Première pensée: la durée du trajet
On ne pouvait pas parler d’une circulation fluide. Le flux était sans cesse ralenti, il y avait les embouteillages. Des travaux, des débouchés à droite, des limitations de vitesse, des contournements, le passage de trois à deux voies. Ces irrégularités de la vitesse donnaient le sentiment de ne pas avancer d’un pouce, de ne pas arriver à temps à destination. Ce qui n’était pas tout à fait vrai. Étonnamment, la durée du trajet entre ma maison et Aarau était à peu près le même qu’il y a trente ans. Un phénomène que je n’aurais jamais prédit.

Deuxième réflexion: pourquoi?
Pourquoi ces gens se torturent-ils jour après jour en prenant la route? Ils perdent du temps qui pourrait être utilisé à d’autres fins. Pour arriver à destination sans tomber en panne, la conduite demande beaucoup d’attention. Ils y investissent beaucoup d’énergie personnelle. Il y a pourtant les bienfaits de premier ordre des transports publics. Pas de stress, beaucoup de temps pour autre chose. La réponse est évidente. L’avantage de la liaison point à point est l’atout majeur du transport individuel. Pas de questions du genre “Est-ce que je vais trouver une place de parking près de la gare?” “J’espère que j’aurai une bonne place dans le train.” “Combien de temps dois-je attendre le prochain tram?”

Aller de chez soi vers le but avisé sans changer de train, sans une marche à pied du parking au train, c’est très tentant. On accepte déjà quelques désagréments en cours de route.
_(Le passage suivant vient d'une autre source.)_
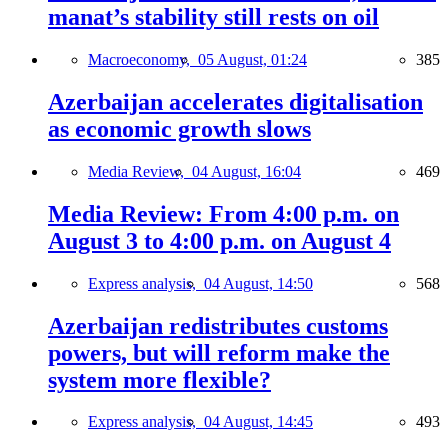
manat’s stability still rests on oil
Macroeconomy,
05 August, 01:24
385
Azerbaijan accelerates digitalisation
as economic growth slows
Media Review,
04 August, 16:04
469
Media Review: From 4:00 p.m. on
August 3 to 4:00 p.m. on August 4
Express analysis,
04 August, 14:50
568
Azerbaijan redistributes customs
powers, but will reform make the
system more flexible?
Express analysis,
04 August, 14:45
493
Troisième idée: la liberté
Un autre phénomène. Il n’y a qu’une seule personne par véhicule. Il y a trente ans, cela n’était pas différent. On parlait toujours du “car sharing”, cette composante de la mobilité combinée. Elle ne s’est pas concrétisée jusqu’à ce jour. La voiture donne une liberté. L’heure de départ est décidée sans concertation avec quelqu’un d’autre. De même que l’itinéraire et la possibilité de s’arrêter rapidement à la boulangerie en rentrant chez soi. La grande tentation du transport individuel est la liberté de décision. Être libre! Ne pas être lié aux horaires, au domicile des collègues de travail et aux souhaits d’autrui. C’est la raison pour laquelle presque chaque adulte conduit aujourd’hui une voiture.

Quatrième idée: des améliorations
Ne faudrait-il pas faire quelque chose pour améliorer la fluidité du trafic? Feux de signalisation synchronisés, revêtements silencieux, radio suisse informant en permanence et fournissant des astuces pour avancer rapidement. Cela pourrait fonctionner s’il n’y avait pas les inévitables chantiers nécessaires au maintien. Avec un tel volume de trafic, l’infrastructure est conséquemment mise à rude contribution. Ce qui oblige à effectuer des travaux d’entretien et d’amélioration.

Cinquième idée: tout s’écoule.
Nous avons traversé le Bözberg. Nous sommes dans le Fricktal. Mais où sont passées toutes les voitures? Sur l’autoroute qui mène à Bâle, le trafic est le même qu’il y a cinquante ans. Quelques camions, quelques minibus et quelques voitures. “Panta rhei, tout s’écoule”, disait déjà Héraclite. Bien sûr! Il y a des artères principales, comme celle qui relie Zurich à Berne via Oensingen, et des routes secondaires, comme dans la vallée du Rhône ou dans le Fricktal. Là où il y a beaucoup de trafic, il faut méliorer les liaisons. Il faudrait donc construire des routes plus larges. L’Amérique nous en a donné l’exemple. Au lieu de deux voies boiteuses, allons-y pour quatre ou voire même six. Mais ce n’est pas possible non plus. Un gaspillage de terres arables, entend-on dans le camp politique des Verts.

Sixième pensée: réfléchir plus tard
Peu avant Birsfelden, une lumière se fait jour dans mon esprit. Il ne s’agit pas du tout de voitures, mais de personnes. Depuis les années soixante du siècle dernier, 55% d’adultes en plus vivent en Suisse. Et cette Suisse n’est pas plus grande d’un mètre carré qu’à l’époque. On est à l’étroit. Entre-temps, je suis arrivé à destination.

Il faudra que je réfléchisse à ça une autre fois.